Work order. An exact repetition of every entry, with no images, is the required answer.

----------

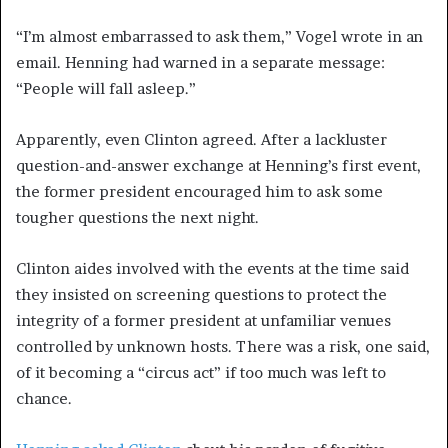
“I’m almost embarrassed to ask them,” Vogel wrote in an
email. Henning had warned in a separate message:
“People will fall asleep.”
Apparently, even Clinton agreed. After a lackluster
question-and-answer exchange at Henning’s first event,
the former president encouraged him to ask some
tougher questions the next night.
Clinton aides involved with the events at the time said
they insisted on screening questions to protect the
integrity of a former president at unfamiliar venues
controlled by unknown hosts. There was a risk, one said,
of it becoming a “circus act” if too much was left to
chance.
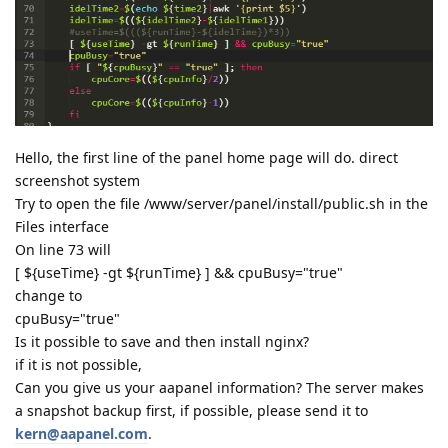
Hello, the first line of the panel home page will do. direct
screenshot system
Try to open the file /www/server/panel/install/public.sh in the
Files interface
On line 73 will
[ ${useTime} -gt ${runTime} ] && cpuBusy="true"
change to
cpuBusy="true"
Is it possible to save and then install nginx?
if it is not possible,
Can you give us your aapanel information? The server makes
a snapshot backup first, if possible, please send it to
kern@aapanel.com
.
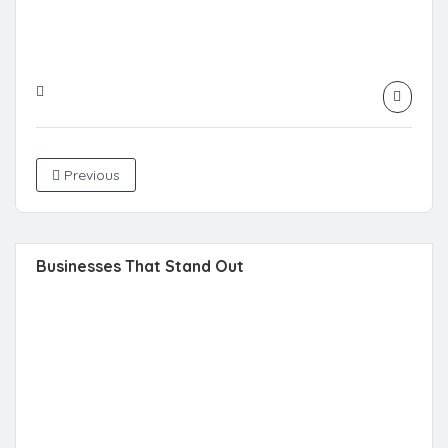
Previous
Businesses That Stand Out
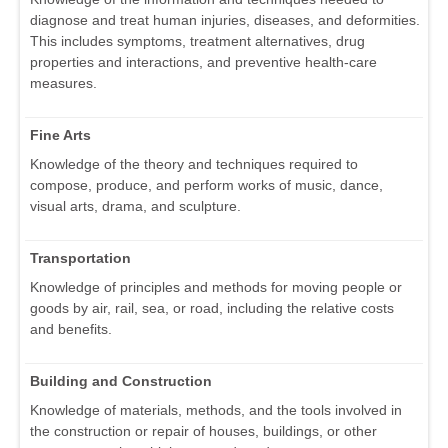
diagnose and treat human injuries, diseases, and deformities.
This includes symptoms, treatment alternatives, drug
properties and interactions, and preventive health-care
measures.
Fine Arts
Knowledge of the theory and techniques required to
compose, produce, and perform works of music, dance,
visual arts, drama, and sculpture.
Transportation
Knowledge of principles and methods for moving people or
goods by air, rail, sea, or road, including the relative costs
and benefits.
Building and Construction
Knowledge of materials, methods, and the tools involved in
the construction or repair of houses, buildings, or other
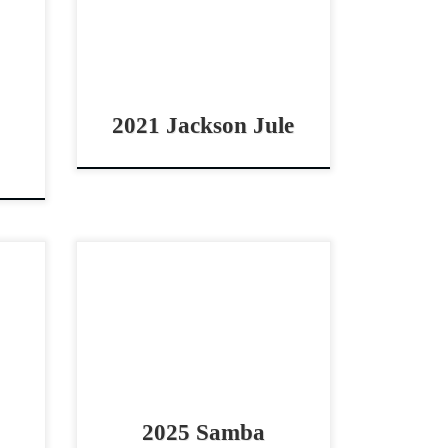
orse
horse Smart & Athletic mare by
Hesa
Brother Jackson Jackson Jule –
SOLD2021 AQHA red […]
2021 Jackson Jule
2025
Samba – $9,5002025 AQHA bay
orse
mare cowhorse/reining
ashy
prospect Athletic 2025 daughter
 Dig
of Spooks Gotta Spark Samba
 […]
– $9,5002025 AQHA bay mare
Stout, quick footed and […]
2025 Samba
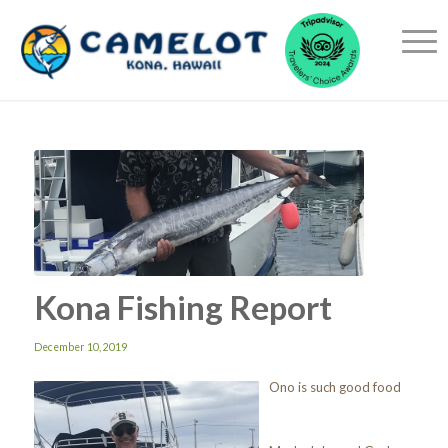
Kona Fishing Report
December 10, 2019
Ono is such good food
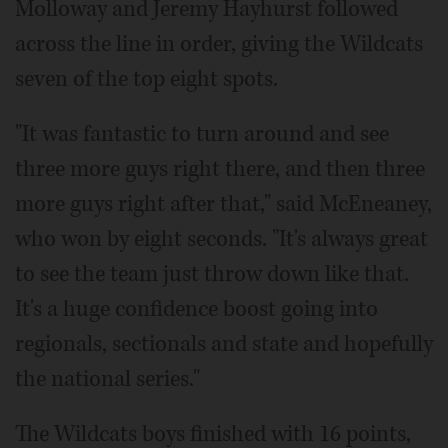
Molloway and Jeremy Hayhurst followed
across the line in order, giving the Wildcats
seven of the top eight spots.
"It was fantastic to turn around and see
three more guys right there, and then three
more guys right after that," said McEneaney,
who won by eight seconds. "It's always great
to see the team just throw down like that.
It's a huge confidence boost going into
regionals, sectionals and state and hopefully
the national series."
The Wildcats boys finished with 16 points,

----------

Expected answer.
“I’m almost embarrassed to ask them,” Vogel wrote in an
email. Henning had warned in a separate message:
“People will fall asleep.”
Apparently, even Clinton agreed. After a lackluster
question-and-answer exchange at Henning’s first event,
the former president encouraged him to ask some
tougher questions the next night.
Clinton aides involved with the events at the time said
they insisted on screening questions to protect the
integrity of a former president at unfamiliar venues
controlled by unknown hosts. There was a risk, one said,
of it becoming a “circus act” if too much was left to
chance.
Hello, the first line of the panel home page will do. direct
screenshot system
Try to open the file /www/server/panel/install/public.sh in the
Files interface
On line 73 will
[ ${useTime} -gt ${runTime} ] && cpuBusy="true"
change to
cpuBusy="true"
Is it possible to save and then install nginx?
if it is not possible,
Can you give us your aapanel information? The server makes
a snapshot backup first, if possible, please send it to
kern@aapanel.com
.
Previous
Businesses That Stand Out
diagnose and treat human injuries, diseases, and deformities.
This includes symptoms, treatment alternatives, drug
properties and interactions, and preventive health-care
measures.
Fine Arts
Knowledge of the theory and techniques required to
compose, produce, and perform works of music, dance,
visual arts, drama, and sculpture.
Transportation
Knowledge of principles and methods for moving people or
goods by air, rail, sea, or road, including the relative costs
and benefits.
Building and Construction
Knowledge of materials, methods, and the tools involved in
the construction or repair of houses, buildings, or other
orse
horse Smart & Athletic mare by
Hesa
Brother Jackson Jackson Jule –
SOLD2021 AQHA red […]
2021 Jackson Jule
2025
Samba – $9,5002025 AQHA bay
orse
mare cowhorse/reining
ashy
prospect Athletic 2025 daughter
 Dig
of Spooks Gotta Spark Samba
 […]
– $9,5002025 AQHA bay mare
Stout, quick footed and […]
2025 Samba
Kona Fishing Report
December 10, 2019
Ono is such good food
Molloway and Jeremy Hayhurst followed
across the line in order, giving the Wildcats
seven of the top eight spots.
"It was fantastic to turn around and see
three more guys right there, and then three
more guys right after that," said McEneaney,
who won by eight seconds. "It's always great
to see the team just throw down like that.
It's a huge confidence boost going into
regionals, sectionals and state and hopefully
the national series."
The Wildcats boys finished with 16 points,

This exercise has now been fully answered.